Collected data
________
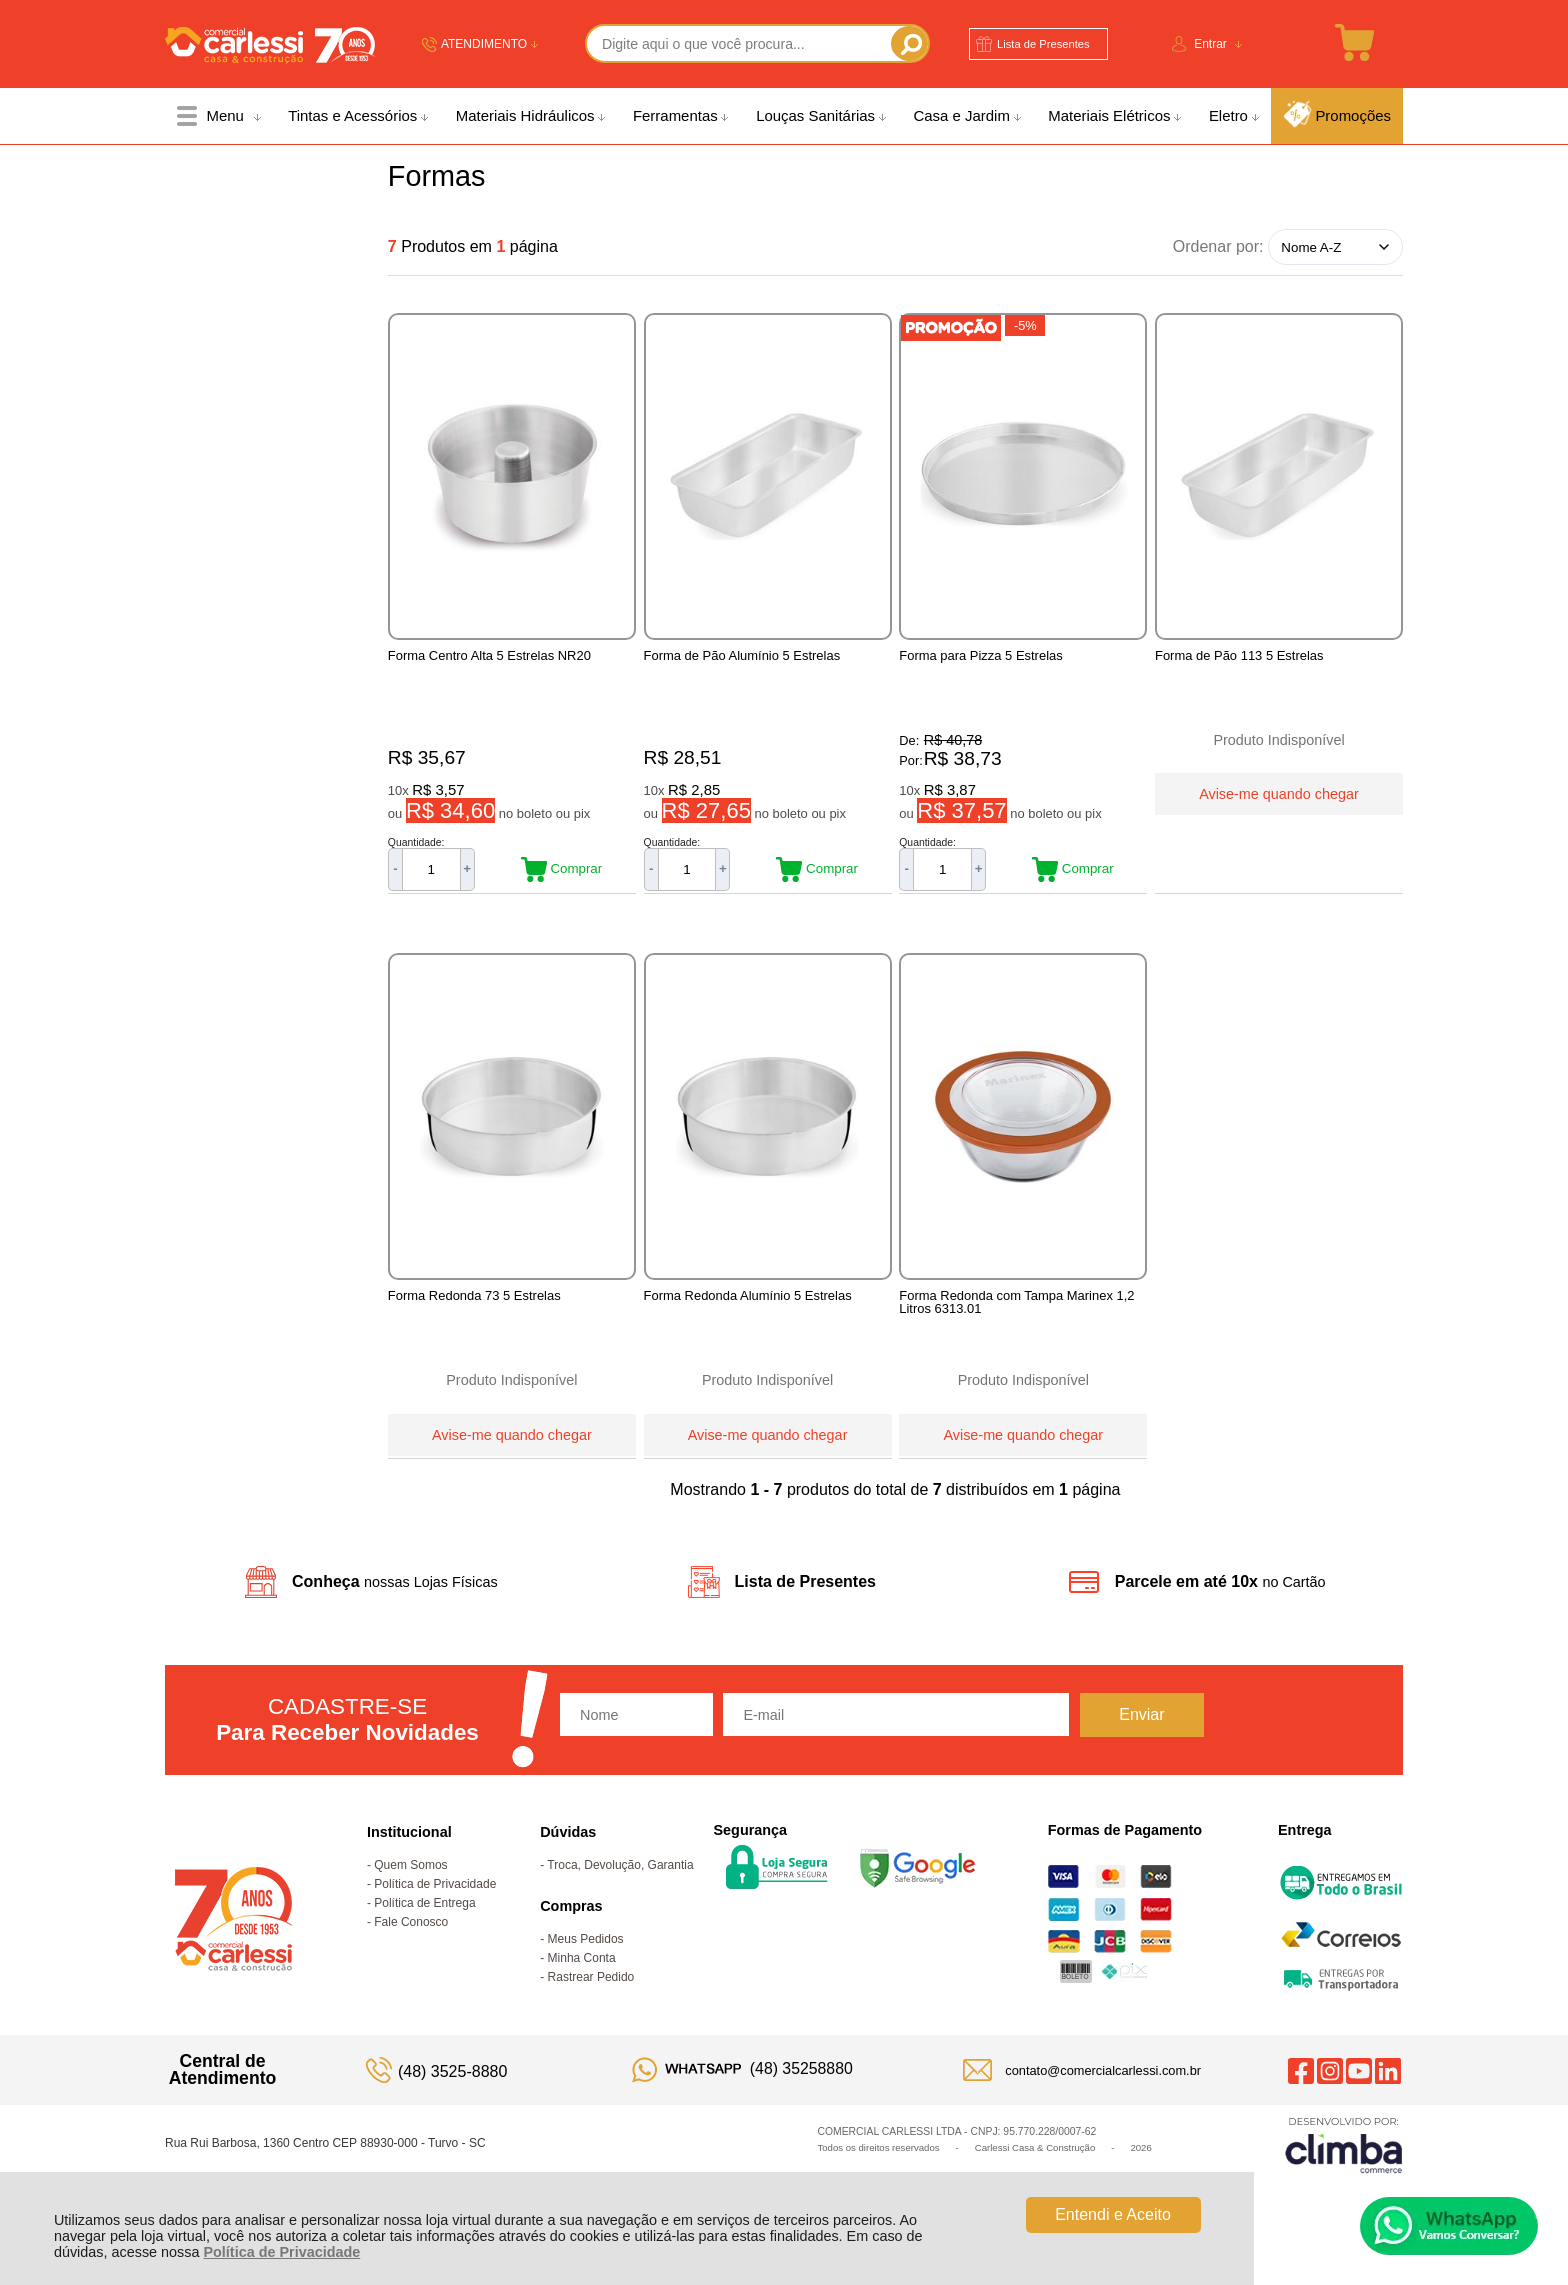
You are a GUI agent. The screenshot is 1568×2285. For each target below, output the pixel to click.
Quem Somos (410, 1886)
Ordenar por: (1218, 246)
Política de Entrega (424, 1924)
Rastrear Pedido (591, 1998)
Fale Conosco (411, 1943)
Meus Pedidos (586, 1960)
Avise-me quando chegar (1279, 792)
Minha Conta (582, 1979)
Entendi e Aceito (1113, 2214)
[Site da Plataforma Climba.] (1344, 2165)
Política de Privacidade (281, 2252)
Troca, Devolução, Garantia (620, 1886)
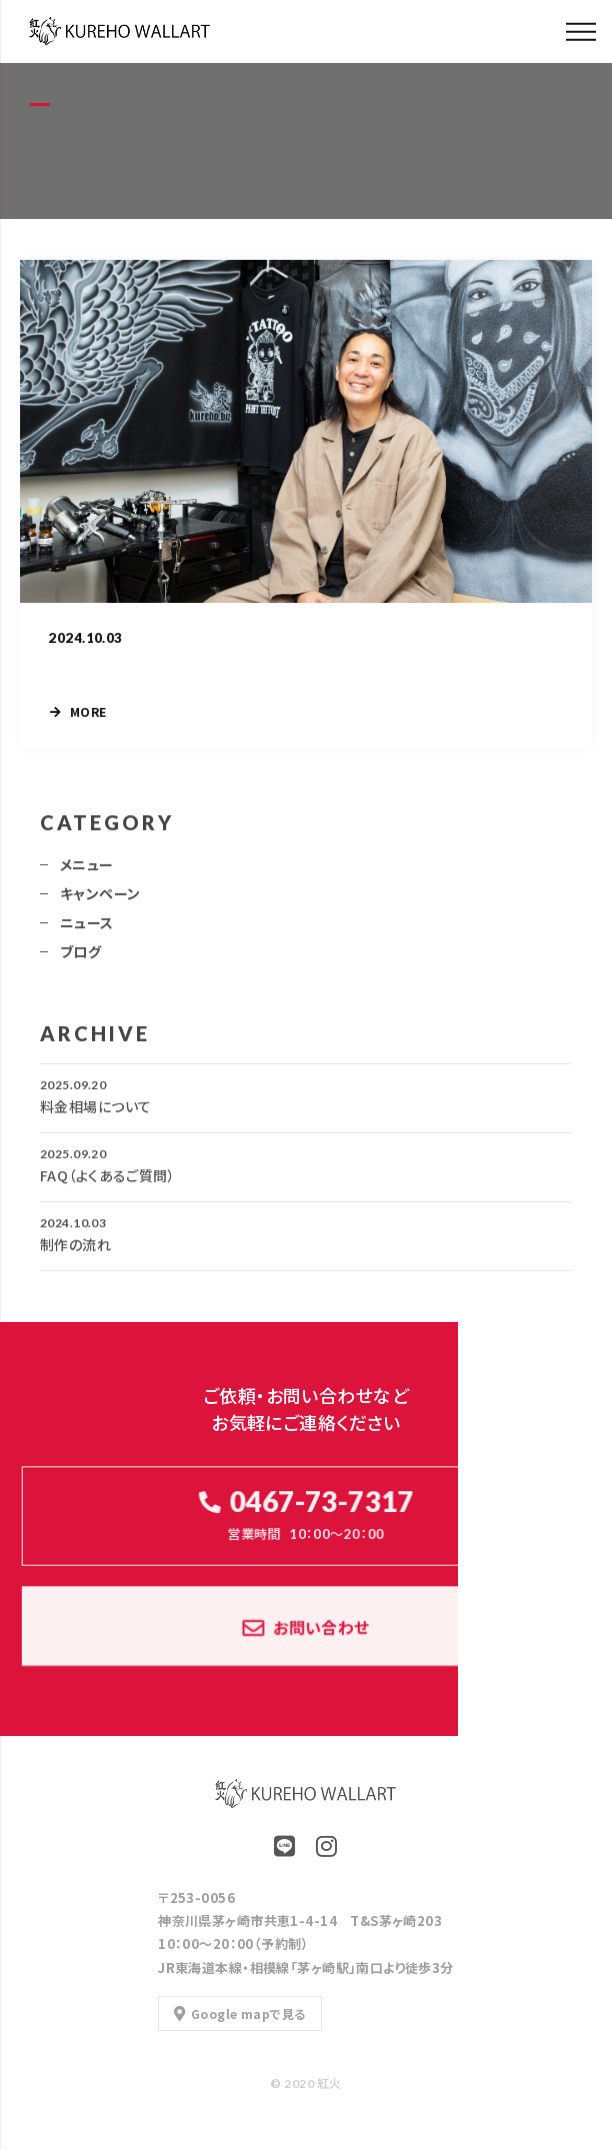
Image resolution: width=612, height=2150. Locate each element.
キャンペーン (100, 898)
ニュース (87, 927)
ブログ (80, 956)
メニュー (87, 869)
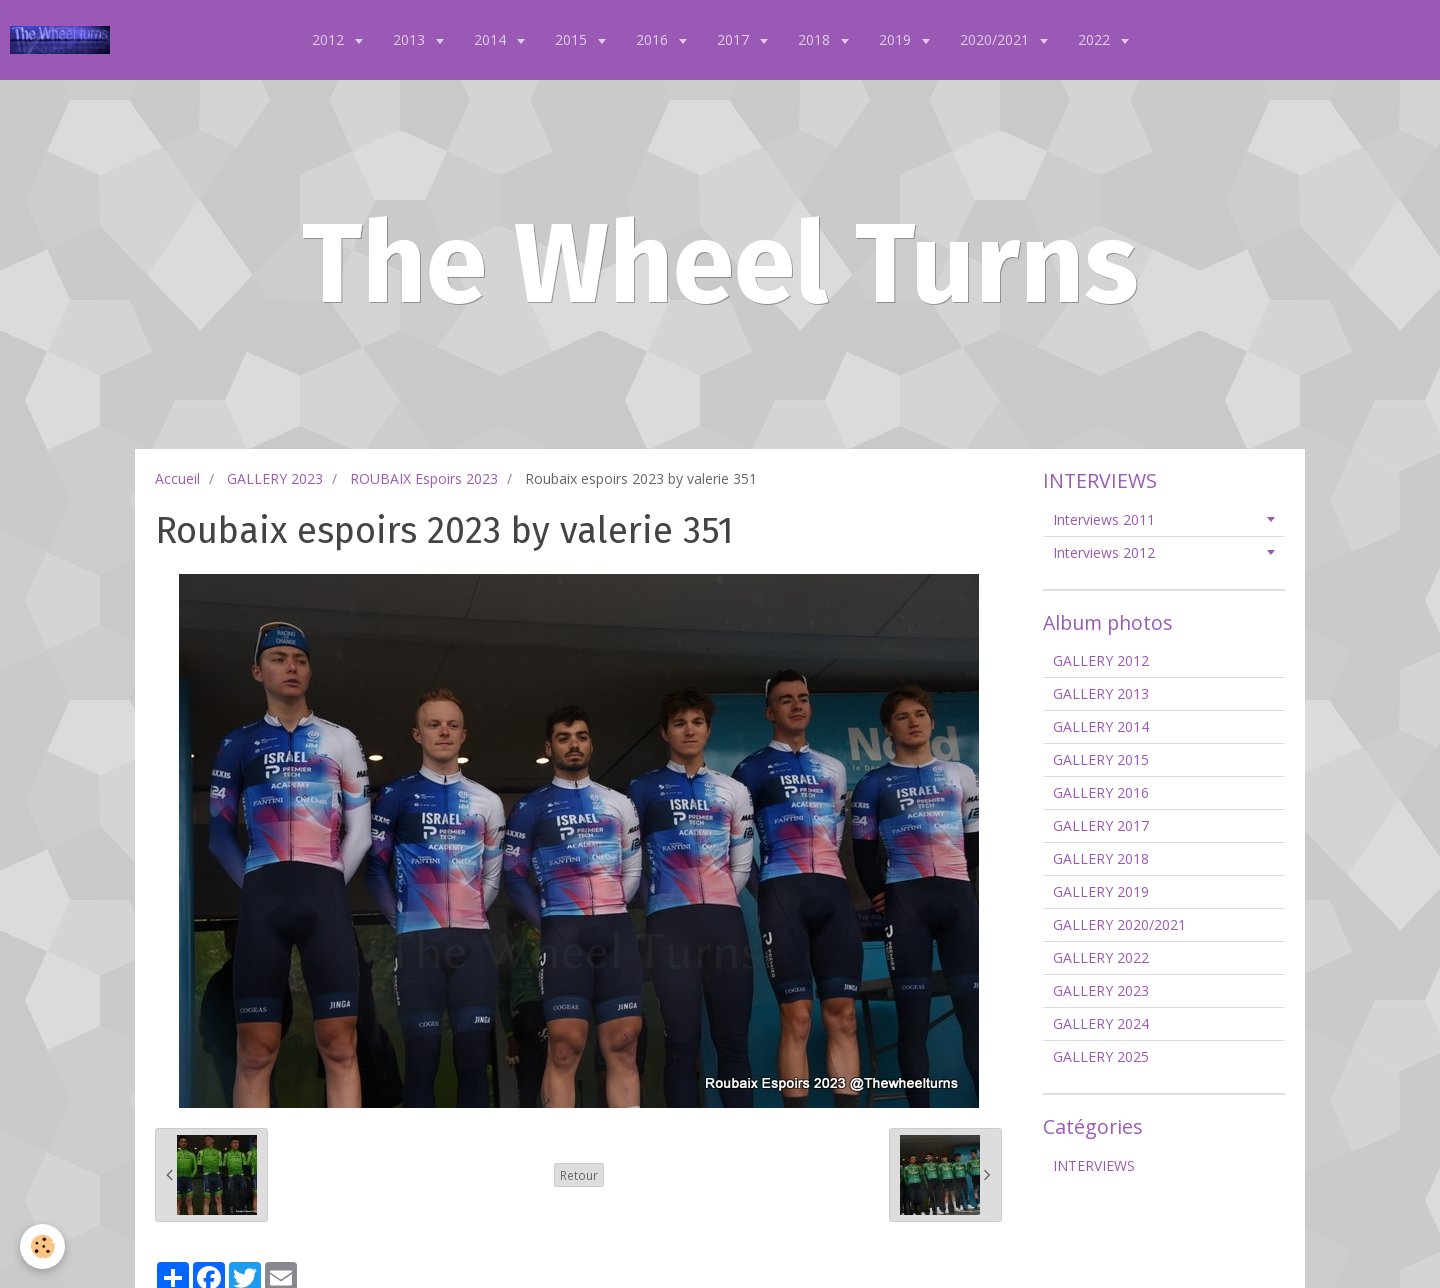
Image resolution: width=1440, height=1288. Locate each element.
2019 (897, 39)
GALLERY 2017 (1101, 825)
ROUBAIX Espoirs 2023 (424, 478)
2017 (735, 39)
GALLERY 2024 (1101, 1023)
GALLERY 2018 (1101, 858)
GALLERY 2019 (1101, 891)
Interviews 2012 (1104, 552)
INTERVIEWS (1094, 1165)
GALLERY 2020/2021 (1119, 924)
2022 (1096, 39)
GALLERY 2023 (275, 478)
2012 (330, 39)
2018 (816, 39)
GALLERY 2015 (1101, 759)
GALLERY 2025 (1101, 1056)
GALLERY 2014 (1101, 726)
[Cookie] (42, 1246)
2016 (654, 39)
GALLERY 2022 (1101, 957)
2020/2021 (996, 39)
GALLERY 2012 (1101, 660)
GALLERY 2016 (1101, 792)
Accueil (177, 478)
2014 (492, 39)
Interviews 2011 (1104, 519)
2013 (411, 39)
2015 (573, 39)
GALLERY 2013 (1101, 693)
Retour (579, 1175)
________
» **Exercise brief**: Copy the records exactly; no image should appear in the result.

» **Written answer**:
You are a GUI agent. The screenshot is 1568×2285. For each target below, output the pixel to click.
Quem Somos (410, 1886)
Ordenar por: (1218, 246)
Política de Entrega (424, 1924)
Rastrear Pedido (591, 1998)
Fale Conosco (411, 1943)
Meus Pedidos (586, 1960)
Avise-me quando chegar (1279, 792)
Minha Conta (582, 1979)
Entendi e Aceito (1113, 2214)
[Site da Plataforma Climba.] (1344, 2165)
Política de Privacidade (281, 2252)
Troca, Devolução, Garantia (620, 1886)
Image resolution: width=612, height=2150. Locate each element.
キャンペーン (100, 898)
ニュース (87, 927)
ブログ (80, 956)
メニュー (87, 869)
Image resolution: width=1440, height=1288. Locate each element.
2019 (897, 39)
GALLERY 2017 (1101, 825)
ROUBAIX Espoirs 2023 (424, 478)
2017 (735, 39)
GALLERY 2024 (1101, 1023)
GALLERY 2018 (1101, 858)
GALLERY 2019 (1101, 891)
Interviews 2012 (1104, 552)
INTERVIEWS (1094, 1165)
GALLERY 2020/2021 (1119, 924)
2022 (1096, 39)
GALLERY 2023 (275, 478)
2012 (330, 39)
2018 (816, 39)
GALLERY 2015 (1101, 759)
GALLERY 2025 (1101, 1056)
GALLERY 2014 (1101, 726)
[Cookie] (42, 1246)
2016 (654, 39)
GALLERY 2022 (1101, 957)
2020/2021 (996, 39)
GALLERY 2012 (1101, 660)
GALLERY 2016 (1101, 792)
Accueil (177, 478)
2014 (492, 39)
Interviews 2011 (1104, 519)
2013 (411, 39)
2015 (573, 39)
GALLERY 2013 (1101, 693)
Retour (579, 1175)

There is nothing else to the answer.